Henry Harris

Personal information
- Full name: Henry Edward Harris
- Born: 6 August 1854 Brighton, Sussex, England
- Died: 8 November 1923 (aged 69) Littlehampton, Sussex, England
- Batting: Right-handed
- Relations: Edwin Harris (son)

Domestic team information
- 1880: Hampshire

Career statistics
| Competition | First-class |
| Matches | 3 |
| Runs scored | 53 |
| Batting average | 10.60 |
| 100s/50s | –/– |
| Top score | 28 |
| Catches/stumpings | 1/– |
- Source: Cricinfo, 28 January 2010

= Henry Harris (English cricketer) =

English cricketer

Henry Edward Harris (6 August 1854 – 8 November 1923) was an English cricketer and cricket administrator.

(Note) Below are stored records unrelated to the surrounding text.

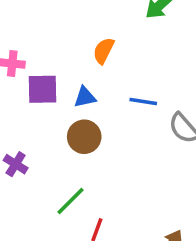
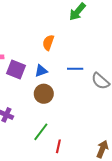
purple square: (43, 89) -> (16, 70), turned 30

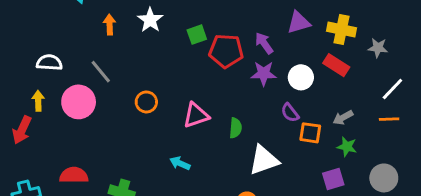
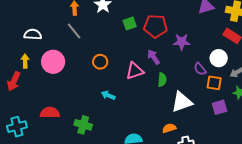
green square: (197, 35) -> (130, 24), moved
purple arrow: (264, 43) -> (154, 57), moved
gray line: (101, 72) -> (74, 31), moved
white circle: (301, 77) -> (219, 58), moved
cyan arrow: (180, 163) -> (108, 95), moved
purple square: (333, 179) -> (220, 107), moved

Harris was born at Brighton in August 1854, where he was privately educated. He was associated with Brighton Cricket Club, where he was its honorary secretary in 1875 and 1876. Relocating to Hampshire, Wheeler made three appearances in first-class cricket for Hampshire in 1880, making two appearances against Sussex and one against the Marylebone Cricket Club. He scored 53 runs in these matches, with a highest score of 28. He later returned to live in Sussex, where he was an honorary secretary of Littlehampton Cricket Club and served on the Sussex committee. Harris died at Littlehampton in November 1923. His son, Edwin, also played first-class cricket.